_EXERCISE GOAL:_
Each line in the entries below that holds the word "with" belongs in the answer.

Dataset entries
※

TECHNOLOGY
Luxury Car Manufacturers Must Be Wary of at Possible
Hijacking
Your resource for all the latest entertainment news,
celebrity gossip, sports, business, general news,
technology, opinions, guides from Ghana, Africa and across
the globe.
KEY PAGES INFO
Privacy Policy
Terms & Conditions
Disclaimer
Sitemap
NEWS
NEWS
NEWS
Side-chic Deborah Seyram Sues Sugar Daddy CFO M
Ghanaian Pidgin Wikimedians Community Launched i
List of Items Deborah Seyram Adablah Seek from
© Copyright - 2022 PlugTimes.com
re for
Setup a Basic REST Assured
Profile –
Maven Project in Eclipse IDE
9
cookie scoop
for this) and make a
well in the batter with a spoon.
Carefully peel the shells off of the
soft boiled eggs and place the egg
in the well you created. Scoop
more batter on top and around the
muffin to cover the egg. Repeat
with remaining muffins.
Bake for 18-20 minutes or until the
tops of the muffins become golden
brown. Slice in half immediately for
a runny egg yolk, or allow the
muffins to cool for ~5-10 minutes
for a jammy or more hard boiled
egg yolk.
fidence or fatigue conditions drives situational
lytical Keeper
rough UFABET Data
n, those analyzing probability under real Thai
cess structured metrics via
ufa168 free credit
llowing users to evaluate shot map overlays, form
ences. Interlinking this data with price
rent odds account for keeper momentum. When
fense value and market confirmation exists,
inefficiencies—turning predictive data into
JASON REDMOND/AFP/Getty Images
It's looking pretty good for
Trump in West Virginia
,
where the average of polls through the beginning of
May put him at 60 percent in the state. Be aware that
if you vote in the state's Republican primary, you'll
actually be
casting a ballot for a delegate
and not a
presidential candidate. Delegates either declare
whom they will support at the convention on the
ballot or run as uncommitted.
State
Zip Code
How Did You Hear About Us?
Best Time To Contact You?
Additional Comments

※

_SOLVED EXERCISE:_
well in the batter with a spoon.
with remaining muffins.
ences. Interlinking this data with price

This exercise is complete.